Here’s a fraction of the NYTimes’ take on the significant increase in ASL students:
More than 90,000 students enrolled in sign-language classes last year, compared with only 4,304 in 1995.
Many colleges have long waiting lists of students trying to get into introductory A.S.L. classes, a substantial share of them turning to sign language because of their previous difficulties learning European languages.
“Some students take it because when they took Spanish or French in high school, it was horrific and they think this will be better,” said Amy Ruth McGraw, who teaches at the University of Iowa, where about 200 students study sign language. “And if their problem was auditory, or the accent, this might be better. But if it was memorizing vocabulary and grammar, this isn’t going to be any better.”

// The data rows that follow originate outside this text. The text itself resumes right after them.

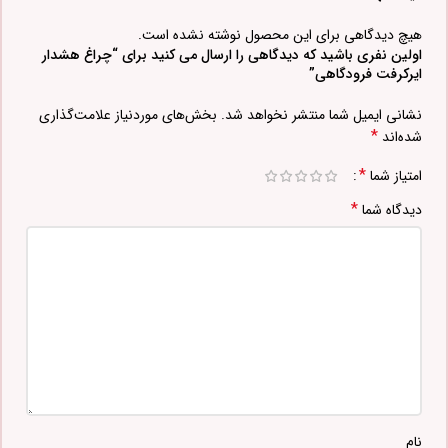
هیچ دیدگاهی برای این محصول نوشته نشده است.
اولین نفری باشید که دیدگاهی را ارسال می کنید برای “چراغ هشدار
ایرکرفت فرودگاهی”
نشانی ایمیل شما منتشر نخواهد شد.
بخش‌های موردنیاز علامت‌گذاری
*
شده‌اند
*
امتیاز شما
*
دیدگاه شما
نام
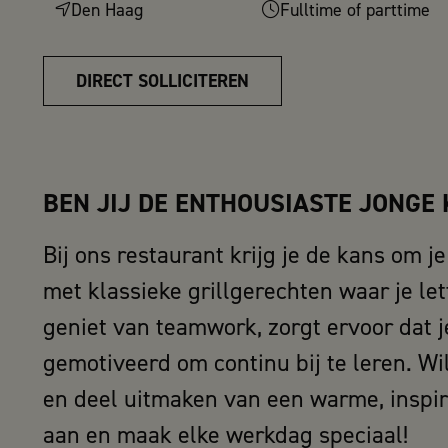
Den Haag
Fulltime of parttime
DIRECT SOLLICITEREN
BEN JIJ DE ENTHOUSIASTE JONGE
Bij ons restaurant krijg je de kans om j
met klassieke grillgerechten waar je lett
geniet van teamwork, zorgt ervoor dat j
gemotiveerd om continu bij te leren. Wil 
en deel uitmaken van een warme, inspir
aan en maak elke werkdag speciaal!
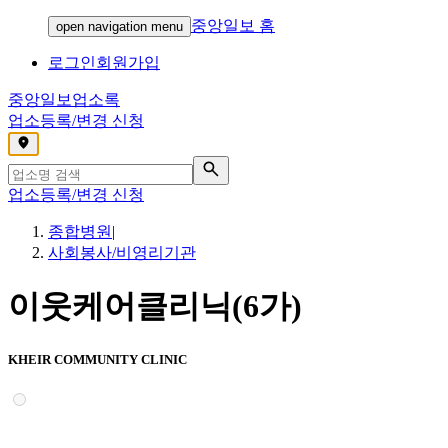
중앙일보 홈
open navigation menu
로그인
회원가입
중앙일보
업소록
업소등록/변경 신청
,
업소등록/변경 신청
종합병원
|
사회봉사/비영리기관
이웃케어클리닉(6가)
KHEIR COMMUNITY CLINIC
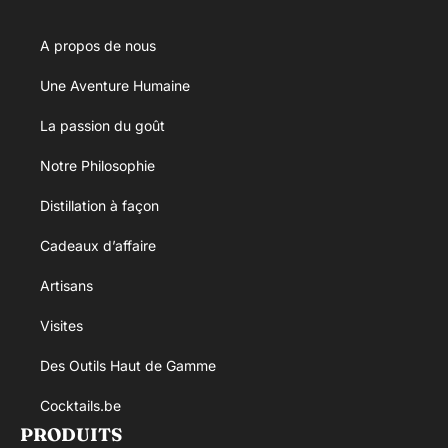
A propos de nous
Une Aventure Humaine
La passion du goût
Notre Philosophie
Distillation à façon
Cadeaux d’affaire
Artisans
Visites
Des Outils Haut de Gamme
Cocktails.be
PRODUITS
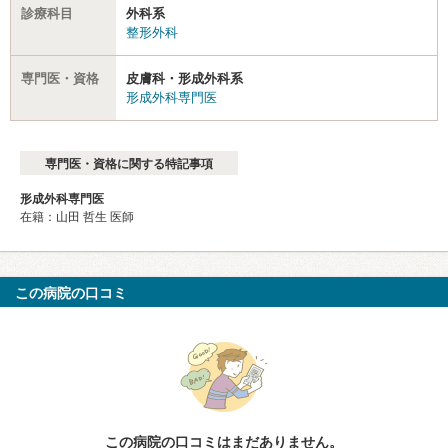
診療科目
外科系
整形外科
専門医・資格
皮膚科・形成外科系
形成外科専門医
専門医・資格に関する特記事項
形成外科専門医
在籍：山田 哲生 医師
この病院の口コミ
この病院の口コミはまだありません。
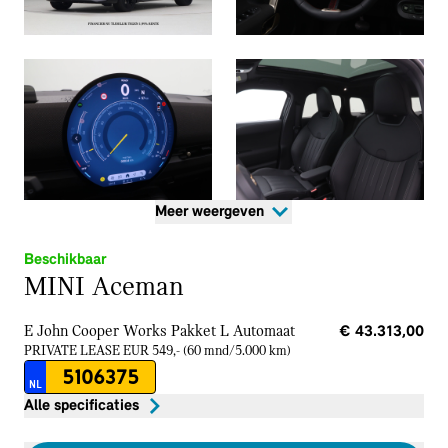
Meer weergeven
Beschikbaar
MINI Aceman
E John Cooper Works Pakket L
Automaat
€ 43.313,00
PRIVATE LEASE EUR 549,- (60 mnd/5.000 km)
5106375
NL
Alle specificaties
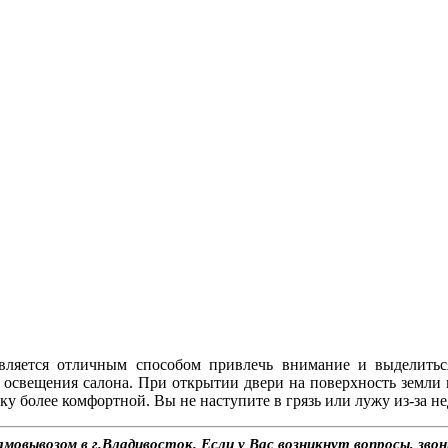
 является отличным способом привлечь внимание и выделить
е освещения салона. При открытии двери на поверхность земли п
ку более комфортной. Вы не наступите в грязь или лужу из-за н
самовывозом в г.Владивосток. Если у Вас возникнут вопросы, зв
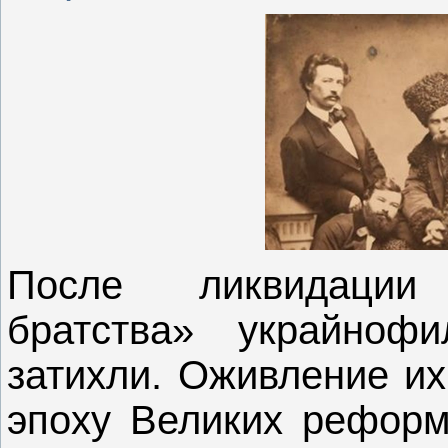
После ликвидации 
братства» украйноф
затихли. Оживление их
эпоху Великих реформ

Janna and I teach American Sign Language online at HardcoreASL.com and, we too, have seen a similar, spiked, rise in the interest to learn the language. Requests for workshops, tutoring and other ASL-specific projects are all up and booming — and it is all happening in a bad economy. Be sure to check out our “Free Look” at some of our online ASL teaching to watch what’s happening.
The online emergency communication portal for First Responders and the Deaf we created — sosASL.com — has seen a rapid increase in traffic across the arc of the last year.
Our other book — Picture Yourself Learning American Sign Language, Level 1 — is an ongoing hit with lots of fans and wonderful feedback:
Our take on the active demand for ASL is that people are much more interested in visual learning instead of auditory learning. ASL is a whole-body language where FacialExpression and HandShapes and even Arm Angles determine emotion and specificity and location.
How your body moves in time and space creates syntax, grammar and gloss — all which you learn through repetition of the body in situ and not just the repetitive, plain-text memory of the mind.
We look forward to helping advance American Sign Language to the top of the Foreign Languages heap, and we’re certain we’ll get there because the ability to communicate universally with your body, and specifically in ASL, is a great gift that, once mastered, is something you will never forget or forgo.